Training on Health, Hygiene, COVID-19, and More
To hold trainings during the pandemic, we work closely with both community leaders and the local government to approve small groups to attend training. We ask community leaders to invite a select yet representative group of people to attend training who will then act as ambassadors to the rest of the community to share what they learn. We also communicate our expectations of physical distancing and wearing masks for all who choose to attend.
The training will focus on improved hygiene, health, and sanitation habits in this community. We will also have a dedicated session on COVID-19 symptoms, transmission routes, and prevention best practices.
With the community’s input, we will identify key leverage points where they can alter their practices at the personal, household, and community levels to affect change. This training will help to ensure participants have the knowledge they need about healthy practices and their importance to make the most of their water point as soon as water is flowing.
Our team of facilitators will use a variety of methods to train community members. Some of these methods include participatory hygiene and sanitation transformation, asset-based community development, group discussions, handouts, and demonstrations at the spring.
One of the most important issues we plan to cover is the handling, storage, and treatment of water. Having a clean water source will be extremely helpful, but it is useless if water gets contaminated by the time it is consumed. We and the community strongly believe that all of these components will work together to improve living standards here, which will help to unlock the potential for these community members to live better, healthier lives.
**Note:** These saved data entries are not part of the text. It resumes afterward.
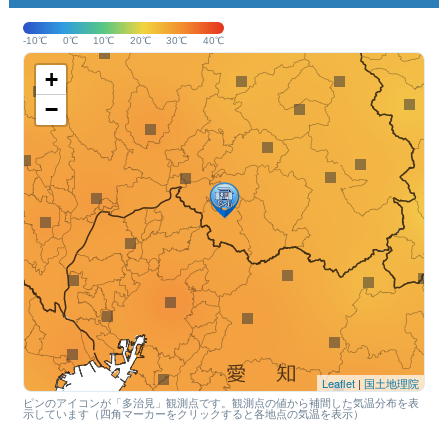
-10℃
0℃
10℃
20℃
30℃
40℃
+
−
Leaflet
|
国土地理院
ピンのアイコンが「多治見」観測点です。観測点の値から補間した気温分布を表
示しています（四角マーカーをクリックすると各地点の気温を表示）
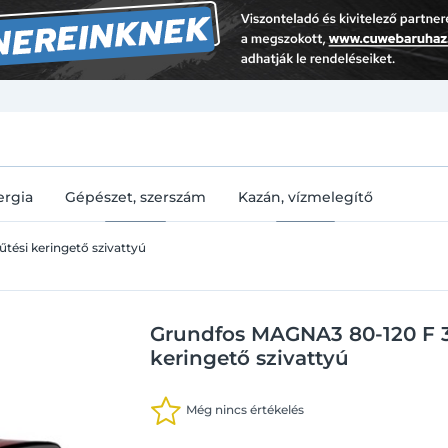
U
ergia
Gépészet, szerszám
Kazán, vízmelegítő
űtési keringető szivattyú
Grundfos MAGNA3 80-120 F 3
keringető szivattyú
Még nincs értékelés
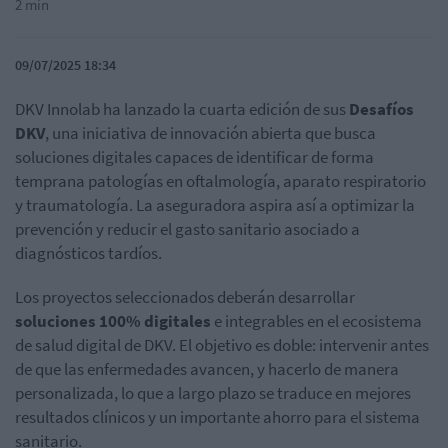
2 min
09/07/2025 18:34
DKV Innolab ha lanzado la cuarta edición de sus
Desafíos
DKV
, una iniciativa de innovación abierta que busca
soluciones digitales capaces de identificar de forma
temprana patologías en oftalmología, aparato respiratorio
y traumatología. La aseguradora aspira así a optimizar la
prevención y reducir el gasto sanitario asociado a
diagnósticos tardíos.
Los proyectos seleccionados deberán desarrollar
soluciones 100% digitales
e integrables en el ecosistema
de salud digital de DKV. El objetivo es doble: intervenir antes
de que las enfermedades avancen, y hacerlo de manera
personalizada, lo que a largo plazo se traduce en mejores
resultados clínicos y un importante ahorro para el sistema
sanitario.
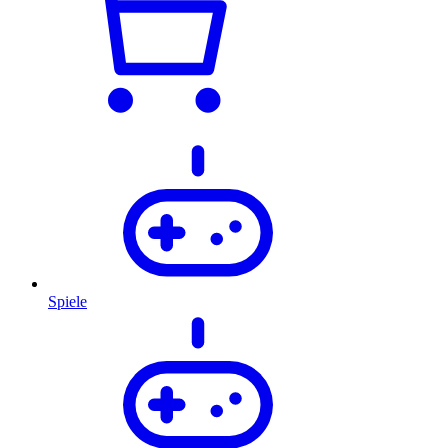
Spiele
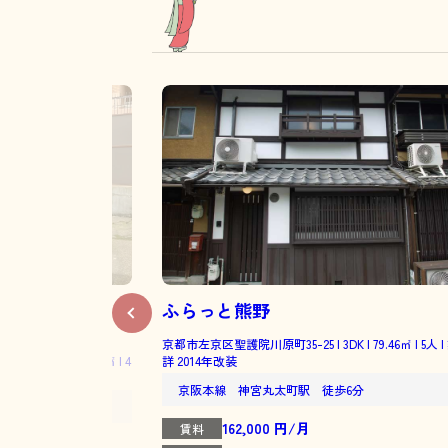
ふらっと熊野
京都市左京区聖護院川原町35-25 | 3DK | 79.46㎡ | 5人 
 3DK | 60.15㎡ | 4
詳 2014年改装
京阪本線 神宮丸太町駅 徒歩6分
分
162,000 円/月
賃料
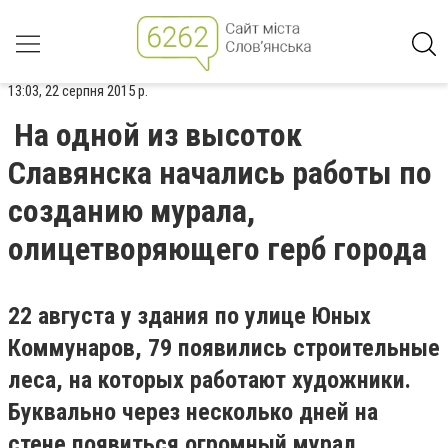
13:03, 22 серпня 2015 р.
На одной из высоток
Славянска начались работы по
созданию мурала,
олицетворяющего герб города
22 августа у здания по улице Юных
Коммунаров, 79 появились строительные
леса, на которых работают художники.
Буквально через несколько дней на
стене появиться огромный мурал,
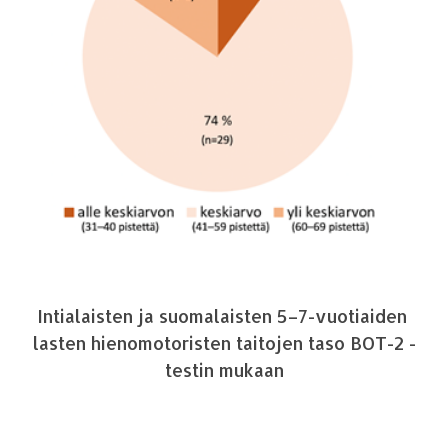
Intialaisten ja suomalaisten 5–7-vuotiaiden
lasten hienomotoristen taitojen taso BOT-2 -
testin mukaan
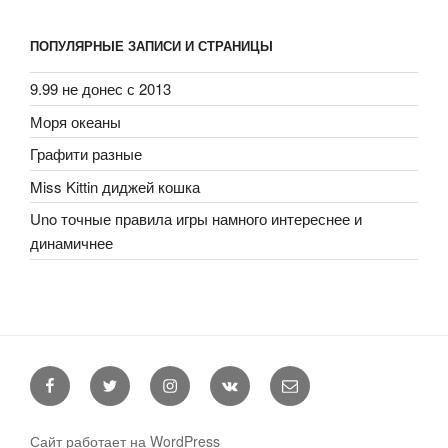
ПОПУЛЯРНЫЕ ЗАПИСИ И СТРАНИЦЫ
9.99 не донес с 2013
Моря океаны
Графити разные
Miss Kittin диджей кошка
Uno точные правила игры намного интереснее и
динамичнее
Facebook
Twitter
Instagram
VK
E-
mail
Сайт работает на WordPress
We will then conduct a small series of follow-up trainings before transitioning to our regularly scheduled support visits throughout the year.
Training will result in the formation of a water user committee, elected by their peers, that will oversee the operations and maintenance of the spring. The committee will enforce proper behavior around the spring and delegate tasks that will help preserve the site, such as building a fence and digging proper drainage channels. The fence will keep out destructive animals and unwanted waste, and the drainage will keep the area’s mosquito population at a minimum.